Although the percentage of mutations occurring int he experiments is not very large (5-6%), it is typical of inorganic mutagens. This, however, does not detract from their potential danger for humans. With long-term exposure, even weak mutagens can produce considerable damage to the practically irreversible mechanism of genetic changes. Because of the extensive industrial employment of inorganic fluorides, substantial quantities of fluorine enter the human environment and affect large numbers of people. Thus the present findings show the need for more detailed studies of the mutagenicity of fluorine in order to evaluate and predict its potential for genetic damage to man.

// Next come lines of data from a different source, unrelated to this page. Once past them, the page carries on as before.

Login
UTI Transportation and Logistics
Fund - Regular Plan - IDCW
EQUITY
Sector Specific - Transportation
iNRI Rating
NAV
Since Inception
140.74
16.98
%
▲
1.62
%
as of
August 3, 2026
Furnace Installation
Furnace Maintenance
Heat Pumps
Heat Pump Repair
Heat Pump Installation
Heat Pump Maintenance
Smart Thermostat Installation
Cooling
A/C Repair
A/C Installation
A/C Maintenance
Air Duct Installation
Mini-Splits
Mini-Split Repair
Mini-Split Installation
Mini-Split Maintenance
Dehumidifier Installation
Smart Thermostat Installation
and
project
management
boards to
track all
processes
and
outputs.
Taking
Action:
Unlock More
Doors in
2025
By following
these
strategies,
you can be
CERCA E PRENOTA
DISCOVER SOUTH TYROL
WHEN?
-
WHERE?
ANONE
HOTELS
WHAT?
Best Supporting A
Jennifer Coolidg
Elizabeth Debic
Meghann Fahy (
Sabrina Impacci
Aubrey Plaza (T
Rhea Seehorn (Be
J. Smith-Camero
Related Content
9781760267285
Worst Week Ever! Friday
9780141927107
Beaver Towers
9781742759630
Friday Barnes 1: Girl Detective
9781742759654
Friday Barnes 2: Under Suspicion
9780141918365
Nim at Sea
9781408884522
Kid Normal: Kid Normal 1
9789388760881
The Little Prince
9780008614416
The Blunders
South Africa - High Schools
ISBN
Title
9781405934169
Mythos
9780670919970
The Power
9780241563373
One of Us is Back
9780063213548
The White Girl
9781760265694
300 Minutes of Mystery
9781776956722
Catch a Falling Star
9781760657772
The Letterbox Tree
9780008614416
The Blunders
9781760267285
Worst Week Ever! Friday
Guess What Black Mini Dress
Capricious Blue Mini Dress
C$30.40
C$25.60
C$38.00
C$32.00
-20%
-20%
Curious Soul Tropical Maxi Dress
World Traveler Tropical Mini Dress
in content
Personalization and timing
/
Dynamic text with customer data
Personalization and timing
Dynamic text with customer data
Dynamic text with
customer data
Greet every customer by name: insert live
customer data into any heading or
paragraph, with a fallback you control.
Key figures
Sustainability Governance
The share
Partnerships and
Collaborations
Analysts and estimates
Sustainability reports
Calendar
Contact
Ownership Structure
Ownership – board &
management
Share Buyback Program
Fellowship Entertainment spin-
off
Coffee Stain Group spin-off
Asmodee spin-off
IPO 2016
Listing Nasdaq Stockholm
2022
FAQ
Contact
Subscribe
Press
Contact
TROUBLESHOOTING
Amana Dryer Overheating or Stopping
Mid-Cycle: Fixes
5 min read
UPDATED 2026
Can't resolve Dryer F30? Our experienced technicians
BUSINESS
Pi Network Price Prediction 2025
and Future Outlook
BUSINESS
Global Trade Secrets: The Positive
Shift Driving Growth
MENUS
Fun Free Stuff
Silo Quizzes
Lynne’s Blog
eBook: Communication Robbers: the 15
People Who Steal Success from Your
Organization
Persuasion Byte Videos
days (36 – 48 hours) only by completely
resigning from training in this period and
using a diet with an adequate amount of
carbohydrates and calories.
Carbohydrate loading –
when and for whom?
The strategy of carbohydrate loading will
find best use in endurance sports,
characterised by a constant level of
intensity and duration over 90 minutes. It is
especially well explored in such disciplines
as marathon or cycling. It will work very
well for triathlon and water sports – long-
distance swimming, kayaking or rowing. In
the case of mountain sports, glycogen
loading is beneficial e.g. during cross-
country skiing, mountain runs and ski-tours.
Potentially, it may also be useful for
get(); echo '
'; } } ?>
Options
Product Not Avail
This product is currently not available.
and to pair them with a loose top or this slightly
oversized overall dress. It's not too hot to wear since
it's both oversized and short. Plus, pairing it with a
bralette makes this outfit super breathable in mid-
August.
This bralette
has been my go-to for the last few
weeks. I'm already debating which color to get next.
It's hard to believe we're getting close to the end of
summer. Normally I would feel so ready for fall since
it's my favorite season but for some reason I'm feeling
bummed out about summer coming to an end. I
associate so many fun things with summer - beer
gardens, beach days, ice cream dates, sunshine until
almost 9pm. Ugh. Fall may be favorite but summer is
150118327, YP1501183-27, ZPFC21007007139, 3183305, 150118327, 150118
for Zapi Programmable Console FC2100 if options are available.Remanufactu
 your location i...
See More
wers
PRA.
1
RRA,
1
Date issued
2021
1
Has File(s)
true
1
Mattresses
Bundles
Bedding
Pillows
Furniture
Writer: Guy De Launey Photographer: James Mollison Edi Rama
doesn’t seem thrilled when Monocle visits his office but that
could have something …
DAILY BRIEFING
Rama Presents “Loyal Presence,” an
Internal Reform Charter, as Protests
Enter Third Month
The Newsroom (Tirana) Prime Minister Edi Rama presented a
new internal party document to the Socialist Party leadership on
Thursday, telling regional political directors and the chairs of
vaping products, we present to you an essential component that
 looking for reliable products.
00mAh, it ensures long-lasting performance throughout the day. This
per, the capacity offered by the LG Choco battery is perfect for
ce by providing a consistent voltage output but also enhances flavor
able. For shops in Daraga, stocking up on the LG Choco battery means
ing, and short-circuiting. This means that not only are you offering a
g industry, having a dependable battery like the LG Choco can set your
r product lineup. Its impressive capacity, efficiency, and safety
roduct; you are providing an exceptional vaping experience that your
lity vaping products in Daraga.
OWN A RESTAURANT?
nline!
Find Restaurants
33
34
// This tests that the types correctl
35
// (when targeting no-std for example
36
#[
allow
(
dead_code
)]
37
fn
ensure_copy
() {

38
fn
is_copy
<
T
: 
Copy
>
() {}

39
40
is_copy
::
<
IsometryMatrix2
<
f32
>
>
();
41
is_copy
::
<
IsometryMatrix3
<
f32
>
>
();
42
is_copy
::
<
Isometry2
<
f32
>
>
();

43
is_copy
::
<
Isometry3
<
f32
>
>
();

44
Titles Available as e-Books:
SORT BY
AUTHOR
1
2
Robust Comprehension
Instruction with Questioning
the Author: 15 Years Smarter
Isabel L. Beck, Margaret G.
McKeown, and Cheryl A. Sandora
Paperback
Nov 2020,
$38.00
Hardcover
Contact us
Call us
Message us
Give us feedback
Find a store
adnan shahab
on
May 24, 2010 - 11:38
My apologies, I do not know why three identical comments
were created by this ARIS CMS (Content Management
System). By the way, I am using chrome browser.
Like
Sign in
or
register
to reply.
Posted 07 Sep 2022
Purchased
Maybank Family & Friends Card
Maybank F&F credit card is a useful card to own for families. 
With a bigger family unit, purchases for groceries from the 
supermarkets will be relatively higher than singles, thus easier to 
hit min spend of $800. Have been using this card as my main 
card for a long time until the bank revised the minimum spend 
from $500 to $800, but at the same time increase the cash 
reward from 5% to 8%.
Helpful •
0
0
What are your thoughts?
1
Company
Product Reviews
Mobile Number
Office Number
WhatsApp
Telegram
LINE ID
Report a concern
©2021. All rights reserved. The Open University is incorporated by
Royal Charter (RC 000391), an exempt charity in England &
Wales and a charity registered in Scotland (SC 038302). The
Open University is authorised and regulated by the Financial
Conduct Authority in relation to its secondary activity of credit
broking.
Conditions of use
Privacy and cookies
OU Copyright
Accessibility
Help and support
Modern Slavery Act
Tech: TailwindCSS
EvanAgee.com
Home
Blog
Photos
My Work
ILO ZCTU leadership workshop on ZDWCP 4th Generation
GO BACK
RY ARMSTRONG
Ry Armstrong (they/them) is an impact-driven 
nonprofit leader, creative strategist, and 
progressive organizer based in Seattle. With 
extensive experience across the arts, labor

Other findings in this work showed that inhalation of cryolite in concentrations as low as 1 mg/m3 and also cryolite combined with HF leads to retardation effects in the central nervous system, suppression of the activity of a number of enzymes, to morphological changes in internal organs and tissues, etc. At a concentration of 0.5 mg/m3, cryolite was not observed to have these effects.

Conclusions

1. Chronic inhalation by white rats of cryolite in concentrations of 3, 1, and 0.5 mg/m3, and also of a combination of 0.5 mg/m3 of cryolite and 0.35 mg/m3 of hydrogen fluoride, had no cytostatic effect on the epithelial cells of the cornea.

2. Cryolite concentrations of 3 mg/m3 as well as a mixture of 0.5 mg/m3 of cryolite and 0.35 mg/m3 of hydrogen fluoride increases by 3 1/2 and 4 1/2 times (over controls) the percentage of cells with chromosomal aberrations in the bone marrow of rats.

3. The data indicate the need for further study of the mutagenic features of fluorine compounds in relation to their potential for harmful impact on the mechanism of inheritance in humans.